Vintage year for chardonnay
Divisive drop overtakes sav at wine awards
Love it or hate it, chardonnay is pushing its way to popularity — if this year’s New World Wine Awards are anything to go by. For the first time in the awards’ 17-year history, there are more samples of the divisive drink in the competition than sauvignon blanc.
Chardonnay makes up 189 of the 1426 wines being judged over three days in Wellington’s Westpac Stadium, chairman of judges Jim Harre´ said. “Chardonnay has become more acceptable in terms of the marketplace . . . part of it is because chardonnay has changed a little bit as all wines do.”
He said there was about a 20 per cent increase in the number of chardonnays submitted compared with last year.
Chardonnay aside, senior judge Simon Nunns thinks people should start getting excited about the emerging varieties, which include types of wine people may never have heard of.
With 5-10,000 types of wine
around the world, New Zealand only has about 60 varieties, he said.
This was down to our distance from other countries and tight border security — “we can’t bring new varieties in any time we want them”.
No new varieties have been imported to New Zealand for about a decade, he said.
Albarin˜o is one of the wines put through its paces in the competition this week, and Nunns was the first person to make the wine in New Zealand in 2011.
“It’s not huge, it’s not going to take over the world, but it is growing, it is interesting, and it works.
“The wines have this beautiful stone fruit and floral purity, so when you smell them and taste them it reminds you of sunshine, sand, seafood, barbecues.

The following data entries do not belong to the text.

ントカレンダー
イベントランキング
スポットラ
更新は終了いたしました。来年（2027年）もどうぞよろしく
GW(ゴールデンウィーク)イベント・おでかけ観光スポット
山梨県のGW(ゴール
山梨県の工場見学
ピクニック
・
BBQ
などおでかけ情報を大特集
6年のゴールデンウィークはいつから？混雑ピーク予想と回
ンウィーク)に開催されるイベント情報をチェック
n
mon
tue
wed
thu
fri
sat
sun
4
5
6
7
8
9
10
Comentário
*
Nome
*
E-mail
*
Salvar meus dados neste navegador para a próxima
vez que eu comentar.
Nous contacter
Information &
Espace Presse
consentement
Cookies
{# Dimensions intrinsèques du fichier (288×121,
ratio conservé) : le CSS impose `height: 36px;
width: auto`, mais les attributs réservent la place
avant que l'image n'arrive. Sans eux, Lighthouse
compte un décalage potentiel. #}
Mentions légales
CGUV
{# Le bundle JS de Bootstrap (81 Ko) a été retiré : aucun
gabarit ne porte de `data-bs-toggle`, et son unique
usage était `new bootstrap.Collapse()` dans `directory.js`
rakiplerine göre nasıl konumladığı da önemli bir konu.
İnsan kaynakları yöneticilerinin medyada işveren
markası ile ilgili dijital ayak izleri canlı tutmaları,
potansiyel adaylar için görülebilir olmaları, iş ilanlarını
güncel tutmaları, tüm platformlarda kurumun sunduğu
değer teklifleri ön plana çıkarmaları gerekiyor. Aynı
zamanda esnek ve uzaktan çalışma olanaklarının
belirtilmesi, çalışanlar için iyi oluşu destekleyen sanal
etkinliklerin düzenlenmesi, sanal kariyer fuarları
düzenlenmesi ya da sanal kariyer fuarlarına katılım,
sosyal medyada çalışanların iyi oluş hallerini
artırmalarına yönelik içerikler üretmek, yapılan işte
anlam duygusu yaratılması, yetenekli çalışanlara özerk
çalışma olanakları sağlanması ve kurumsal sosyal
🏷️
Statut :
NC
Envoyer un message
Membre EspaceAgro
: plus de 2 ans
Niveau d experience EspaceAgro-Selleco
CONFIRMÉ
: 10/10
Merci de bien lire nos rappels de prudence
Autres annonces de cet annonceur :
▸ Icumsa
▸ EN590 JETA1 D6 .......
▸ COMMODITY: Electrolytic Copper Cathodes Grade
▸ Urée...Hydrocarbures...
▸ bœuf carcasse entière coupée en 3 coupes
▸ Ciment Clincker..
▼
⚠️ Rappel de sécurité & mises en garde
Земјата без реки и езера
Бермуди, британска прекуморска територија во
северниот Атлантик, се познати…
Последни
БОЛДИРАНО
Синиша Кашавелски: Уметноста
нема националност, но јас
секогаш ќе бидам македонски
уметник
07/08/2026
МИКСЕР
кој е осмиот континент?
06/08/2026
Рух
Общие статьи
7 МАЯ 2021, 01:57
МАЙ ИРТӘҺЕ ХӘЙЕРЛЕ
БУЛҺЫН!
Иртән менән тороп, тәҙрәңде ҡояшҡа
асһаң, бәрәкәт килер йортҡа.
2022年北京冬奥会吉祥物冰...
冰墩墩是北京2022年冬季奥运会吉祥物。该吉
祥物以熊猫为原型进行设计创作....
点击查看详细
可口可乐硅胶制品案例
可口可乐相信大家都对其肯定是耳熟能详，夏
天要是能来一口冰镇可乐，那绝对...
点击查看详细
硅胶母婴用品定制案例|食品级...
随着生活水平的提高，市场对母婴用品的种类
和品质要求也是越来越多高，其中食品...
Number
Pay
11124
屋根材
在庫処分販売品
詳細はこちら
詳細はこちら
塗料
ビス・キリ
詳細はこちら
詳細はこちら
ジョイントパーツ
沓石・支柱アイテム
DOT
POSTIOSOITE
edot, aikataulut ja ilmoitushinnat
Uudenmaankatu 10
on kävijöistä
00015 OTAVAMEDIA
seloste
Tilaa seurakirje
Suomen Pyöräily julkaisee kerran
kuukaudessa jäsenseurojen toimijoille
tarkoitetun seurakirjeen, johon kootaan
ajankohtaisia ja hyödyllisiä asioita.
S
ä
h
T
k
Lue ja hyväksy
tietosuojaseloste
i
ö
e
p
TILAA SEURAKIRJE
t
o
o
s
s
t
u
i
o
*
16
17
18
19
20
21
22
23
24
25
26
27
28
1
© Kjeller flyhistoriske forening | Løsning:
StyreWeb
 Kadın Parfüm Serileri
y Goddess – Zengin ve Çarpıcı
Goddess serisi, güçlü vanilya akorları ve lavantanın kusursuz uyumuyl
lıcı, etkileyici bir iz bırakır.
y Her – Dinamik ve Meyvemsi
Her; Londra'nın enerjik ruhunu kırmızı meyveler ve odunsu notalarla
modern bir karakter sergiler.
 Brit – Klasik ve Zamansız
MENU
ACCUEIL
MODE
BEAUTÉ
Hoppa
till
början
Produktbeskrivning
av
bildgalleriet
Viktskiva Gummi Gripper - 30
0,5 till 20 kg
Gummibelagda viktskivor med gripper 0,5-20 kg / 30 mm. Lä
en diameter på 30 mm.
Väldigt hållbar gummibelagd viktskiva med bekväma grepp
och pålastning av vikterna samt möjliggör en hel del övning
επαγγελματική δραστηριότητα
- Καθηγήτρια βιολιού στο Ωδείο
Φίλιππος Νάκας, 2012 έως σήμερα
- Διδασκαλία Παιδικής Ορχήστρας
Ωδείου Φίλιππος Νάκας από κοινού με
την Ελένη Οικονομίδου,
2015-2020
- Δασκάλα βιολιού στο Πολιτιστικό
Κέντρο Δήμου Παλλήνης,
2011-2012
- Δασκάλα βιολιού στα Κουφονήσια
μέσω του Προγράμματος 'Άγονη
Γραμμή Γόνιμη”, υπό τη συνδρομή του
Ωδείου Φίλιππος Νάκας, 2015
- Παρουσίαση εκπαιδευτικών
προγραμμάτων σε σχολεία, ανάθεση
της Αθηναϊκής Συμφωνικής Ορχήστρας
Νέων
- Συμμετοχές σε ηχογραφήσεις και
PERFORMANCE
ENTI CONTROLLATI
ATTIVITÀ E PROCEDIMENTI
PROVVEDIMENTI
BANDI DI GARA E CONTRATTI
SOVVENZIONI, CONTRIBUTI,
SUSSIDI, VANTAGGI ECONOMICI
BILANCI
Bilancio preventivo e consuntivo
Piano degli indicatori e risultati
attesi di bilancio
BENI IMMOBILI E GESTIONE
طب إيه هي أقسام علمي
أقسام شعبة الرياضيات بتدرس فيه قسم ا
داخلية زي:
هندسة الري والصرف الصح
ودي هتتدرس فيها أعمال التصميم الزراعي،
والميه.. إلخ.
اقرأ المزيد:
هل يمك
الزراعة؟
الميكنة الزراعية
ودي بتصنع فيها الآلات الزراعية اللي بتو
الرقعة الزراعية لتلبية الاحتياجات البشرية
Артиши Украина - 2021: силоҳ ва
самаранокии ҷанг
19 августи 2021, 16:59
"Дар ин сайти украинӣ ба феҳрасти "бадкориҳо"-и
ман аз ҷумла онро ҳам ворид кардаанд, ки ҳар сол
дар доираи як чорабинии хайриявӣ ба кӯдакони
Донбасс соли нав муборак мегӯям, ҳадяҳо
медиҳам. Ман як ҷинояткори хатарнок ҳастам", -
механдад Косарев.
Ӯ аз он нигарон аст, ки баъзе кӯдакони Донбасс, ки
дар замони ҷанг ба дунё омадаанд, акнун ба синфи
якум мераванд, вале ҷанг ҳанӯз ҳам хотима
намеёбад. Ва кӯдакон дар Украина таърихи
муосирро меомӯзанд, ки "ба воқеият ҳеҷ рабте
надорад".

It reminds you of being on holiday in summer.”
Other lesser-known varieties include arneis, monastrell, petite sirah, and sangiovese, all of which are being sampled at the awards this week.
Nunns — who has to taste 120 wines a day — encouraged people to venture further than traditional sauvignon blancs or pinot noirs and go for a type they had never tried before. “Don’t be scared . . . there is real worth and excitement in pushing the boundaries out.”
Entries to the New World Wine Awards must retail for $25 or less, and there must be at least 4000 bottles, or 2000 for emerging varieties, available for sale.